LASSO Full Prediction
# Isolate x and y values on Historical Data #
x <- as.matrix(df[,-65])
y <- as.numeric(unlist(df[,65]))# LASSO on Full Data #
# perform k-fold cross-validation to seek out optimal lambda value #
lambda_model <- cv.glmnet(x, y, alpha = 1, family = "binomial")
# find optimal lambda value that minimizes test MSE #
best_lambda <- lambda_model$lambda.min
# produce plot of MSE by lambda value #
plot(lambda_model)
# find coefficients of best model #
LASSO_model <- glmnet(x, y, alpha = 1, lambda = best_lambda, family = "binomial")# Model Explainability #
coefficients(LASSO_model)
exp(coefficients(LASSO_model))
LASSO Model Explainability
The LASSO model on the complete dataset (not training or testing) shrunk 24 of the 64 variables leaving 40. To know the LASSO model’s prediction within the variable list above we assume as each variable increases by one the 1 — exp(coefficient) value is how much that team’s odds of winning the Stanley Cup increases/decreases. For instance because the CF/60 (the third variable) increases by one, the chances of winning the Stanley Cup increases by 122% (2.22 — 1 = 1.22). If we have a look at the sixth variable from the highest called FF/60, because it increases by 1, the chances of winning the Stanley Cup decrease by 92% (1–0.08). Finally the eighth variable down called FF% shows a exp(coefficient) of 1, which suggests a 0% effect on the chances of winning the Stanley Cup (1–1 = 0), or in other words, this variable’s coefficient was “shrunk” to zero.

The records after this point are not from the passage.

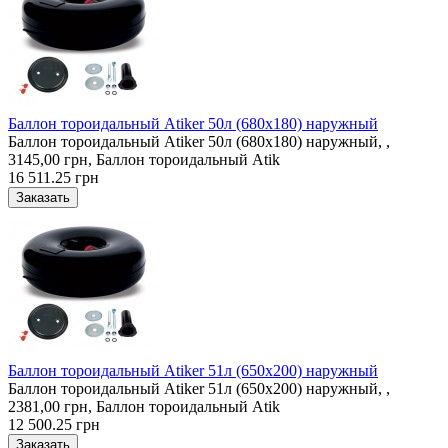
Баллон тороидальный Atiker 50л (680х180) наружный
Баллон тороидальный Atiker 50л (680х180) наружный, ,
3145,00 грн, Баллон тороидальный Atik
16 511.25 грн
Баллон тороидальный Atiker 51л (650х200) наружный
Баллон тороидальный Atiker 51л (650х200) наружный, ,
2381,00 грн, Баллон тороидальный Atik
12 500.25 грн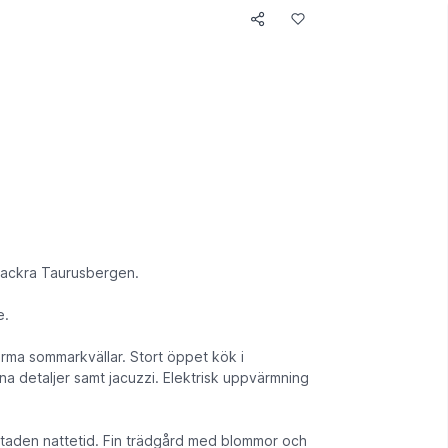
 vackra Taurusbergen.
e.
ma sommarkvällar. Stort öppet kök i
na detaljer samt jacuzzi. Elektrisk uppvärmning
staden nattetid. Fin trädgård med blommor och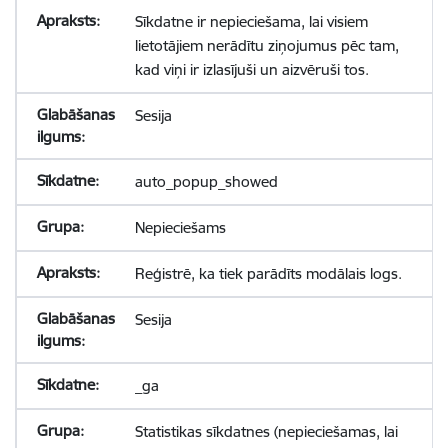
Sīkdatne ir nepieciešama, lai visiem
lietotājiem nerādītu ziņojumus pēc tam,
kad viņi ir izlasījuši un aizvēruši tos.
Sesija
auto_popup_showed
Nepieciešams
Reģistrē, ka tiek parādīts modālais logs.
Sesija
_ga
Statistikas sīkdatnes (nepieciešamas, lai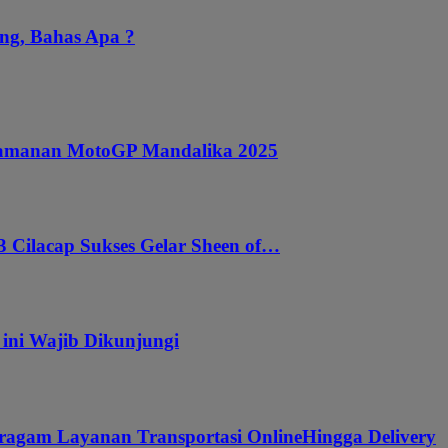
ng, Bahas Apa ?
ngamanan MotoGP Mandalika 2025
 Cilacap Sukses Gelar Sheen of…
 ini Wajib Dikunjungi
ragam Layanan Transportasi OnlineHingga Delivery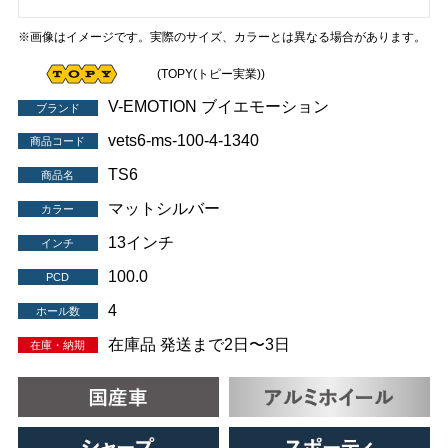
※画像はイメージです。実際のサイズ、カラーとは異なる場合があります。
(TOPY(トピー実業))
V-EMOTION ブイエモーション
ブランド
vets6-ms-100-4-1340
商品コード
TS6
商品名
マットシルバー
カラー
13インチ
インチ
100.0
PCD
4
ホール数
在庫品 発送まで2日〜3日
在庫・納期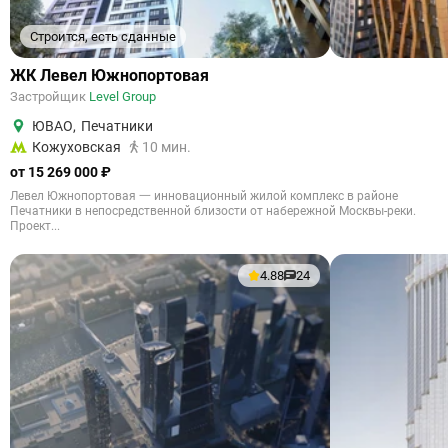
Строится, есть сданные
ЖК Левел Южнопортовая
Застройщик
Level Group
ЮВАО
,
Печатники
Кожуховская
10 мин.
от 15 269 000 ₽
Левел Южнопортовая 一 инновационный жилой комплекс в районе
Печатники в непосредственной близости от набережной Москвы-реки.
Проект...
4.88
24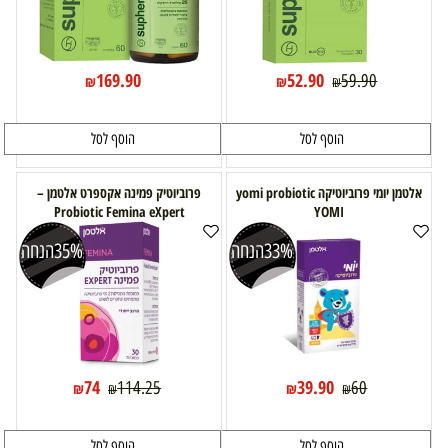
169.90
52.90
59.90
₪
₪
₪
הוסף לסל
הוסף לסל
אלטמן יומי פרוביוטיקה yomi probiotic
פרוביוטיק פמינה אקספרט אלטמן –
Probiotic Femina eXpert
YOMI
33%
הנחה
35%
הנחה
74
39.90
114.25
60
₪
₪
₪
₪
הוסף לסל
הוסף לסל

# Predict on 2022/2023 Data #
x <- current_data[-c(1,2,3,5,6,7,8,9)] #Remove unneeded data
LASSO_model_predict <- predict(LASSO_model, as.matrix(x), type = "response")

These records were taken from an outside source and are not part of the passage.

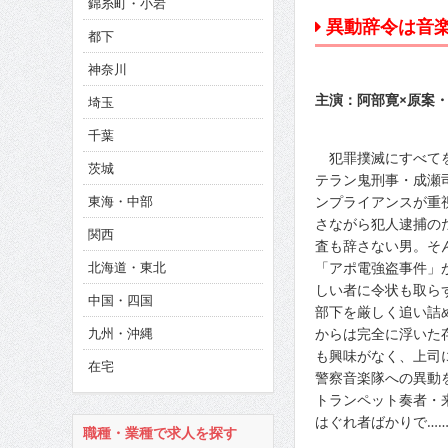
錦糸町・小岩
CINEMA×STYLE 286号
異動辞令は音
都下
CINEMA×STYLE 285号
神奈川
CINEMA×STYLE 294号
主演：阿部寛×原案
埼玉
千葉
犯罪撲滅にすべてを
茨城
テラン鬼刑事・成瀬
東海・中部
ンプライアンスが重
さながら犯人逮捕の
関西
査も辞さない男。そ
北海道・東北
「アポ電強盗事件」
しい者に令状も取ら
中国・四国
部下を厳しく追い詰
九州・沖縄
からは完全に浮いた
も興味がなく、上司
在宅
警察音楽隊への異動
トランペット奏者・
はぐれ者ばかりで…
職種・業種で求人を探す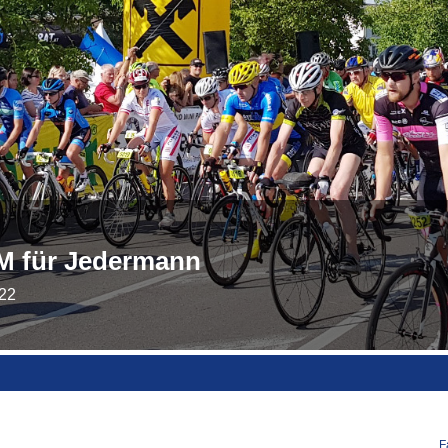
M für Jedermann
22
F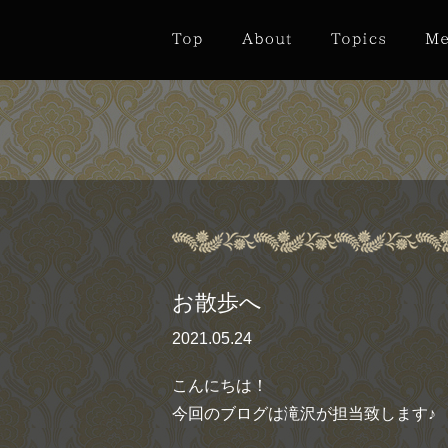
お散歩へ
2021.05.24
こんにちは！
今回のブログは滝沢が担当致します♪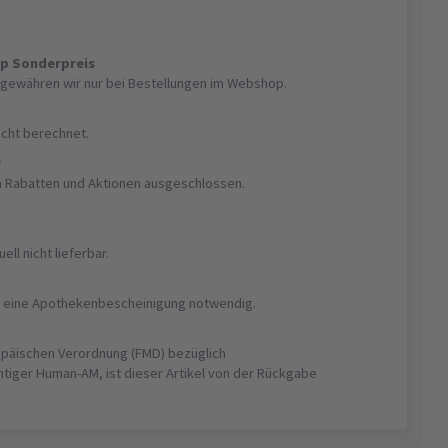
op Sonderpreis
gewähren wir nur bei Bestellungen im Webshop.
nicht berechnet.
r
on Rabatten und Aktionen ausgeschlossen.
uell nicht lieferbar.
ist eine Apothekenbescheinigung notwendig.
opäischen Verordnung (FMD) bezüglich
htiger Human-AM, ist dieser Artikel von der Rückgabe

lasso_23 <- cbind(LASSO_model_predict, current_data)
The LASSO model is predicting the Boston Bruins, who had a historic season, would win followed by the Dallas Stars before a large drop in prediction confidence. So what does all of this mean?
If I used to be gambling I’d place future bets to win the Stanley Cup on:
- Dallas Stars (+1500)
- Colorado Avalanche (+650)
- Recent York Rangers (+1200)
- Tampa Bay Lightning (+1400)
In a NHL playoff pool you rank each team from 16 to 1, and as each team wins a series they get the corresponding points. So for instance if a team is ranked 16 they’ll obtain 16 points per series win.
In Data Analytics and Data Science business knowledge is significant and is as vital as what the info says. Unfortunately, I even have watched essentially no NHL this 12 months and my “business knowledge” on the NHL is zilch. Nonetheless, I wanted to affix a NHL Pool and Bracket Challenge and so I needed a solution to make data centric picks based on science.
I used a DT model to predict the Stanley Cup winner which picked the Dallas Stars, Colorado Avalanche, Recent York Rangers and the Tampa Bay Lightning. For the tie-breaker I used the less accurate LASSO model which chosen the Dallas Stars. I used the DT and LASSO models together to then fill out the bracket and NHL pool picks.